Quels impacts la pandémie et l'expérience inédite du confinement auront-elles sur nos villes, notre santé, notre industrie ? Après cette douloureuse séquence, changerons-nous réellement notre façon de nous alimenter, de nous déplacer, de travailler ? Cet "après", L'Express a voulu l'esquisser à travers une série d'entretiens avec des économistes, des experts, des patrons d'horizons divers. Chacun d'eux a accepté de se livrer à cet exercice de prospective sur une thématique spécifique. Loin des envolées lyriques que nous avons pu lire ici ou là ces dernières semaines. Mais au contraire, avec le souci de coller au plus près des réalités concrètes, en éclairant les enjeux économiques et sociétaux qui seront au coeur du plan de relance.

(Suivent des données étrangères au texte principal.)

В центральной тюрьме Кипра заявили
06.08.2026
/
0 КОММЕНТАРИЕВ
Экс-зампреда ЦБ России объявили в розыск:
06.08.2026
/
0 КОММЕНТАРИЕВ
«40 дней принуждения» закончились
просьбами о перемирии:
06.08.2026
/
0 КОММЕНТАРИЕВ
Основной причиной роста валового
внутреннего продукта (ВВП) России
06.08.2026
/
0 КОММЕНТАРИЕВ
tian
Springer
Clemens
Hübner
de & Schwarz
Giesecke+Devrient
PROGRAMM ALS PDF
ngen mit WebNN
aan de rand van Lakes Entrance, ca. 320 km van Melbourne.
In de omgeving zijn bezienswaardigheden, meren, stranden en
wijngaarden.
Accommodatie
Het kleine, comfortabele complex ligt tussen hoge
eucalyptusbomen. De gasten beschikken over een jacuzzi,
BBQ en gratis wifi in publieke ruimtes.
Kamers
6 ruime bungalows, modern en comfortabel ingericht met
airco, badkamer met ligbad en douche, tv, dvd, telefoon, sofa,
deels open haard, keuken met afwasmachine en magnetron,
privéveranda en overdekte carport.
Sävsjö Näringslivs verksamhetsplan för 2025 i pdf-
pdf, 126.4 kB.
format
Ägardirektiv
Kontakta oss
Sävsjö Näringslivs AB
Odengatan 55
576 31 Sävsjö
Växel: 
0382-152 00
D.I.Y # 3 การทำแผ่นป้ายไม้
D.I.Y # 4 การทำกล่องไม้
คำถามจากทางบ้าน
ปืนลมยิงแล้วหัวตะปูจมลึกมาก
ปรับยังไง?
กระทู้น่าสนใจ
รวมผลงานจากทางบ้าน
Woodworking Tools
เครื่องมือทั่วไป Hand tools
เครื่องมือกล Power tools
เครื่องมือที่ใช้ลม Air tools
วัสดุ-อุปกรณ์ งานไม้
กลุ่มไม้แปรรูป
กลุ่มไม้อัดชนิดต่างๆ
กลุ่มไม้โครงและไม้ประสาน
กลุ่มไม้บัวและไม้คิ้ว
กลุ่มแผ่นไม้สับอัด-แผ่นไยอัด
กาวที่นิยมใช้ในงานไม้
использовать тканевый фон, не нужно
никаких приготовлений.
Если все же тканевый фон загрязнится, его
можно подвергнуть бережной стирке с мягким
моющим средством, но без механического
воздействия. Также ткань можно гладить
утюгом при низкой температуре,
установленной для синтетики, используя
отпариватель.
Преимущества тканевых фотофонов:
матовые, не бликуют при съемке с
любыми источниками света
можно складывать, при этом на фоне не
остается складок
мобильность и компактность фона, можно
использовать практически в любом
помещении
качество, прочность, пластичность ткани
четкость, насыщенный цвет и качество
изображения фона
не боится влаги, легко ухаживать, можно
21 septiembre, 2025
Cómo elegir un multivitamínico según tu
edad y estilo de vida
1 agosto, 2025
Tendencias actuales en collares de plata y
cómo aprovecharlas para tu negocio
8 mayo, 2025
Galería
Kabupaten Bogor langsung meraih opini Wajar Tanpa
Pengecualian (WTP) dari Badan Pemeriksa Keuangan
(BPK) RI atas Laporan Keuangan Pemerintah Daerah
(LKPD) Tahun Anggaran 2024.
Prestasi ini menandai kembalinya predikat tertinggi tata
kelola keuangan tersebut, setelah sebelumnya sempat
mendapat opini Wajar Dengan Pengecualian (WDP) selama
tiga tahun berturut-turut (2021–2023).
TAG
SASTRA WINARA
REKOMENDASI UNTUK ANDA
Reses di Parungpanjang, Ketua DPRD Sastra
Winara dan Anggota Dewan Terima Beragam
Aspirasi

Cédric Villani connaît bien le monde des géants d'Internet. Le mathématicien - récompensé par la médaille Fields -, désormais député rattaché au groupe Ecologie, Démocratie, Solidarité, a rendu un rapport en 2018 sur l'intelligence artificielle . Il a auditionné pour l'occasion des sommités de Google, de Facebook, de Microsoft...

"Dans l'Europe du numérique, nous devons viser plus de souplesse, plus d'ambition, plus de confiance"

Les limites du "solutionnisme technologique" "Souples et réactifs, les Gafam se sont très vite adaptés aux conditions actuelles, et certains d'entre eux tirent même avantage de la situation pour grossir, comme Amazon grâce à la livraison de biens à domicile. D'autres ont dû rapidement augmenter leurs capacités de stockage et leurs équipements en serveurs pour faire face à cet afflux de connexion du monde entier. Cette explosion des besoins en connectivité et en communication des foyers - pour travailler ou se distraire à la maison - a profité aussi à d'autres acteurs, comme Zoom, dans la visioconférence, ou Netflix, dans la vidéo à la demande.

Mais ce ne sont pas eux qui vont nous sauver de la crise actuelle, qui a remis sur le devant de la scène la notion de souveraineté dans de nombreux domaines : la santé, l'éducation, la sécurité, l'agroalimentaire. Il se trouve que les acteurs du numérique sont incapables de gérer ces questions et, même si leurs outils sont fort utiles, leur apport sanitaire est minime en comparaison de celui des hôpitaux, des infirmiers, des laboratoires de recherche, des groupes pharmaceutiques... Le "solutionnisme" technologique incarné par ces géants ne remplace pas l'entraide et la recherche. Leur action la plus importante aujourd'hui est d'ailleurs peut-être la mise à disposition de leurs puissances de stockage et de calcul au service de la recherche."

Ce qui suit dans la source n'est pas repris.